C’è poi un altro elemento culturale: la fascinazione italiana per i modelli stranieri. Negli Stati Uniti, in Canada, in Australia, il Governatore è un’istituzione reale, con poteri costituzionalmente riconosciuti. Adottare quella parola significa evocare un sistema diverso, più decentrato, più competitivo, più vicino alla logica dei territori-Stato. È come se l’Italia, pur rimanendo formalmente uno Stato regionale e non federale, mostrasse un desiderio latente di maggiore autonomia locale, un anelito di riconoscimento delle identità territoriali storiche, linguistiche, economiche e culturali. Non è un caso che proprio nei momenti di tensione politica — referendum sull’autonomia differenziata, discussioni sulla sanità regionale, confronti tra Nord e Sud — il termine governatore ricompaia con più insistenza.

Tuttavia, questa evoluzione comporta anche rischi. Sul piano comunicativo, l’uso improprio del termine può generare confusione istituzionale: i cittadini potrebbero credere che le Regioni abbiano poteri che non possiedono, alimentando aspettative o polemiche fuori fuoco. Dal punto di vista giuridico, il linguaggio può contribuire a erodere il senso della gerarchia delle fonti, suggerendo una realtà costituzionale diversa da quella esistente. E sul piano politico, l’enfasi mediatica sulle leadership regionali può accentuare dinamiche di personalizzazione, contrapponendo territori e alimentando narrazioni competitive.

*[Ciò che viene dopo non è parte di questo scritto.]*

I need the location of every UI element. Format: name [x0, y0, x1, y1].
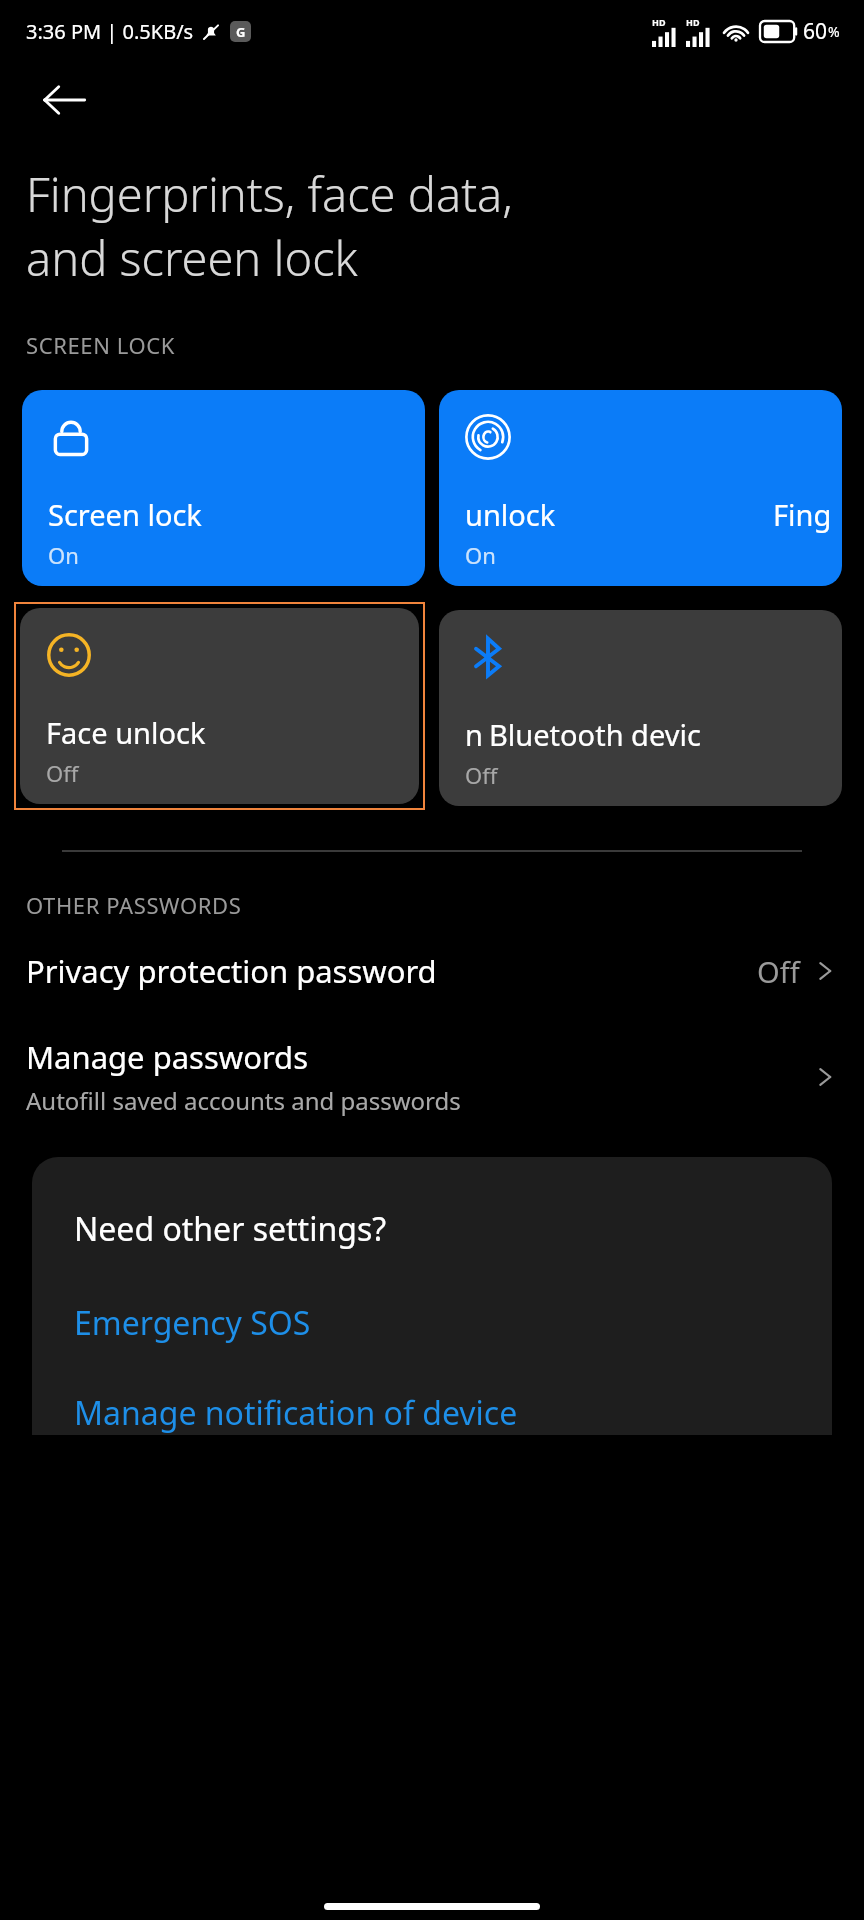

Ciò nonostante, il termine continua a prosperare, perché risponde a una logica comunicativa semplice: personalizza il potere, lo rende riconoscibile, lo trasforma in storia. “Il Governatore del Veneto”, “il Governatore della Lombardia”, “il Governatore della Sicilia”: sono formule che creano identità e costruiscono immaginari. Il giornalismo, per sua natura, cerca parole che funzionino, che si imprimano nella memoria, che semplifichino la complessità. E Presidente della Giunta regionale non possiede la stessa efficacia narrativa: è tecnico, lungo, burocratico, poco evocativo. Governatore, al contrario, è diretto, sonoro, simbolico.

In definitiva, l’uso di questo termine racconta più del nostro modo di percepire le istituzioni che delle istituzioni stesse. Rivela un’Italia in equilibrio tra centralismo e autonomia, tra uniformità nazionale e identità territoriali, tra Costituzione formale e rappresentazione pubblica. Finché la struttura dello Stato rimarrà quella attuale, il Governatore continuerà a essere una figura linguistica e mediatica, non giuridica. Ma il fatto stesso che quella parola abbia attecchito, che sia diventata comune, che sia entrata nell’uso quotidiano, indica un fenomeno culturale destinato a durare: la politica regionale è ormai parte del racconto nazionale e ne interpreta una quota crescente. Il giornalismo non ha cambiato la Costituzione. Ma ha cambiato il modo in cui la percepiamo. E, spesso, questo è il primo passo di ogni trasformazione.